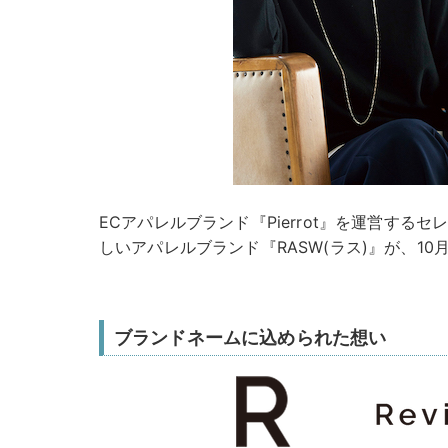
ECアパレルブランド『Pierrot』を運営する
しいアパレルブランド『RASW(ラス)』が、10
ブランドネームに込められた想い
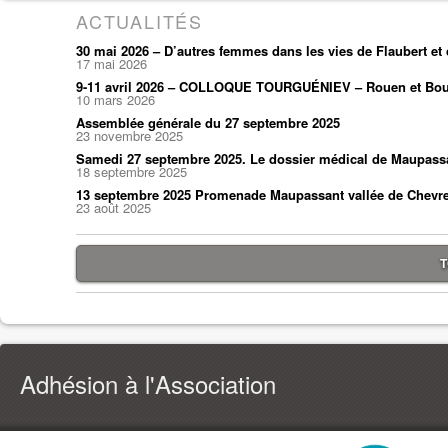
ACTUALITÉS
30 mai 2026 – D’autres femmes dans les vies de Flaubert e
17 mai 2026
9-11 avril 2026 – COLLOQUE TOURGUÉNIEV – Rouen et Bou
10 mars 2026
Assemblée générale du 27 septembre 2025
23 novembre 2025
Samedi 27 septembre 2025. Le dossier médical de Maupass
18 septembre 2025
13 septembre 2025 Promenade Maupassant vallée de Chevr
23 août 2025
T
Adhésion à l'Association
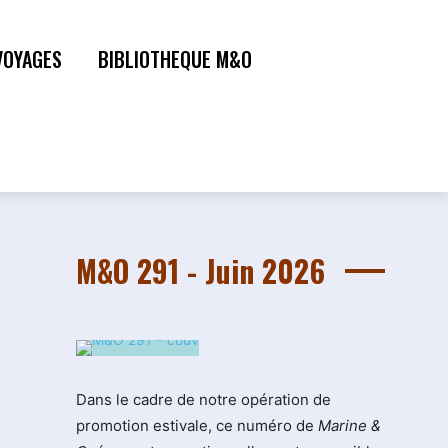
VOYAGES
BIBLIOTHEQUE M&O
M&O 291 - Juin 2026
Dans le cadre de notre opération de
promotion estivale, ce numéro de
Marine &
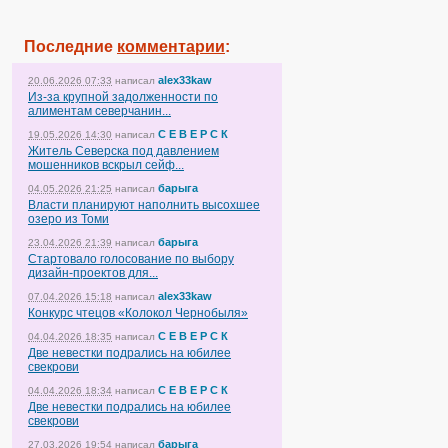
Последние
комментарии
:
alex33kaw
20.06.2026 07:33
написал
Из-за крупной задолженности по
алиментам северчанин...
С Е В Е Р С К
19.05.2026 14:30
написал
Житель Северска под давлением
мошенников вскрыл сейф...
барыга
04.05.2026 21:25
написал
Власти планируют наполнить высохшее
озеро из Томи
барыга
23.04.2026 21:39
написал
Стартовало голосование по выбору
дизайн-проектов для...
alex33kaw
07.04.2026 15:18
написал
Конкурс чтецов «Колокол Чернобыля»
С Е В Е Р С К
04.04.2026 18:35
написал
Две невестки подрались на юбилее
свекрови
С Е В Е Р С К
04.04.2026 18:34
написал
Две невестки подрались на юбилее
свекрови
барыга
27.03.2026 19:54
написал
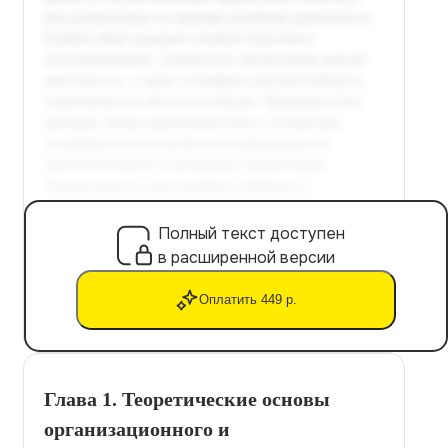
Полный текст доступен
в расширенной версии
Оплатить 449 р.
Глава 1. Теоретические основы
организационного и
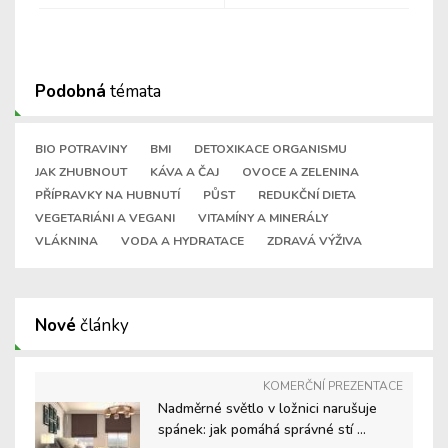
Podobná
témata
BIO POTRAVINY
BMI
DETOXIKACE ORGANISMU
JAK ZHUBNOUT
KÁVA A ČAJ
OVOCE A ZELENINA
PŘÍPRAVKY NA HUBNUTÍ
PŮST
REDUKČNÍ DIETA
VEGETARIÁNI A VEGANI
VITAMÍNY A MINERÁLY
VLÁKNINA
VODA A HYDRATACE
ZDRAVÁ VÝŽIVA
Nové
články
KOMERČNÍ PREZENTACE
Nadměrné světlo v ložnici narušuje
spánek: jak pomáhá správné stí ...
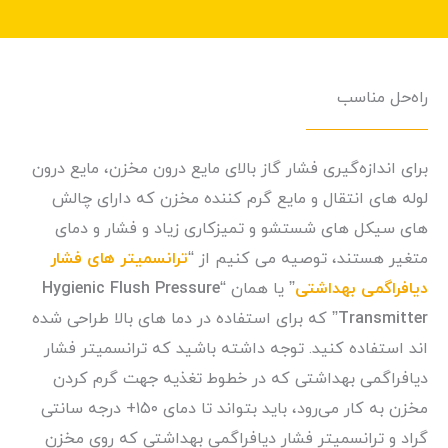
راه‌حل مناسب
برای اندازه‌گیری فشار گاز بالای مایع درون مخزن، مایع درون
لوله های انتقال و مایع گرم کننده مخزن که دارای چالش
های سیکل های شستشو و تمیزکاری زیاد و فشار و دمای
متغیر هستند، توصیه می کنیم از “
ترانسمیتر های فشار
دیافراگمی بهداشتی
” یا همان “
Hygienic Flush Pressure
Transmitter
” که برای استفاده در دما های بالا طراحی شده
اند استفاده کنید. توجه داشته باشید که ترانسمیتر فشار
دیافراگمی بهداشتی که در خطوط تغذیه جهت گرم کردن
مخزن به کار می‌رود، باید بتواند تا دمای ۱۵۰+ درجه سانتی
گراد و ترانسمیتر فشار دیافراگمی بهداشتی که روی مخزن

◆ TASK PROMPT
Only the lines from the beginning of the listing through the line with "18 septembre 2025", both ends included, are to be repeated exactly; pictures stay out.

◆ EXERCISE RESULT
ECアパレルブランド『Pierrot』を運営する
しいアパレルブランド『RASW(ラス)』が、10
ブランドネームに込められた想い
ACTUALITÉS
30 mai 2026 – D’autres femmes dans les vies de Flaubert e
17 mai 2026
9-11 avril 2026 – COLLOQUE TOURGUÉNIEV – Rouen et Bou
10 mars 2026
Assemblée générale du 27 septembre 2025
23 novembre 2025
Samedi 27 septembre 2025. Le dossier médical de Maupass
18 septembre 2025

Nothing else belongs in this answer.